Is the skill beginner-friendly?
It is beginner-friendly if you already use an MCP-capable AI client and can complete the Rube connection flow. It is not beginner-friendly if you expect a one-click web app or a complete Lever tutorial. The user still needs to understand that tool discovery and connection state are part of the workflow.
When should I not install it?
Do not install this skill if you need offline automation, direct REST API code generation only, production Lever operations, or a fully documented library with scripts and tests. Also avoid it if your organization blocks external MCP servers or cannot authorize the Lever Sandbox connection through Composio.
How to Improve lever-sandbox-automation skill
Improve lever-sandbox-automation prompts with exact task scope
The biggest quality lever is specificity. Replace broad requests like “manage candidates” with task-level instructions such as “search for a candidate by email,” “create a sandbox posting,” or “update a test opportunity stage.” Include known fields, desired output format, and whether the agent should ask before writes. This helps RUBE_SEARCH_TOOLS return a more relevant schema and execution plan.
Provide safe test data and verification rules
For better lever-sandbox-automation for Workflow Automation, give data that is clearly non-production: test emails, labels such as automation-test, and notes explaining why the record exists. Ask the agent to verify the result after execution and return durable identifiers, not just “done.” Example: “After creation, retrieve the record if a read tool is available and report the candidate ID and visible fields.”

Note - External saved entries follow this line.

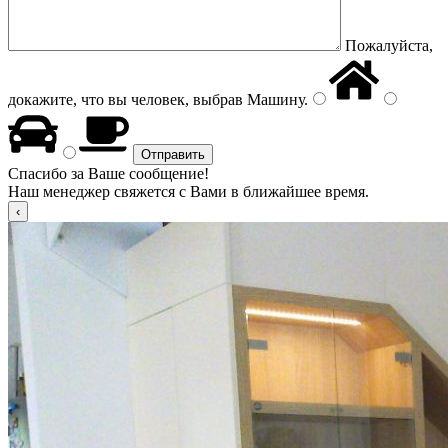
Пожалуйста,
докажите, что вы человек, выбрав
Машину
.
Спасибо за Ваше сообщение!
Наш менеджер свяжется с Вами в ближайшее время.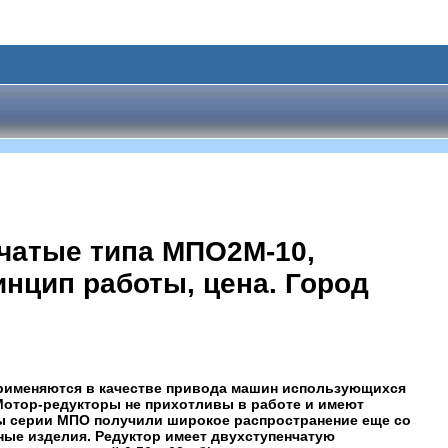
чатые типа МПО2М-10,
инцип работы, цена. Город
рименяются в качестве привода машин использующихся
Мотор-редукторы не прихотливы в работе и имеют
ы серии МПО получили широкое распространение еще со
ные изделия. Редуктор имеет двухступенчатую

Watch for common failure modes
The most common failures are skipped tool discovery, inactive Rube connection, stale assumed schemas, missing required fields, and ambiguous write operations. If the agent tries to execute without first calling RUBE_SEARCH_TOOLS, stop it and restate the sequence. If Rube returns multiple possible tools, ask the agent to compare them before choosing.

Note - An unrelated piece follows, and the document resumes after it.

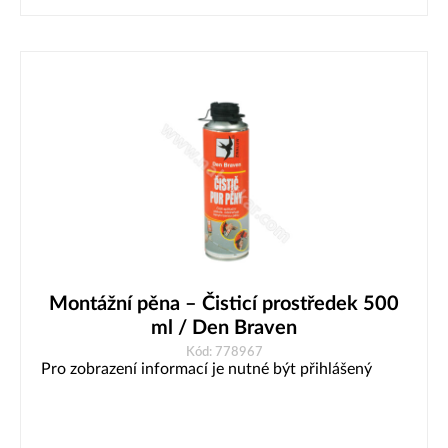
Montážní pěna – Čisticí prostředek 500
ml / Den Braven
Kód: 778967
Pro zobrazení informací je nutné být přihlášený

Iterate after the first output
After the first run, improve the workflow by asking: Which fields were required? Which were optional? Which tool slug was used? Were any warnings returned by Rube? Save those details in your project notes or prompt template, but still require fresh discovery on future runs because live schemas may change. This keeps the lever-sandbox-automation install useful beyond a single demo.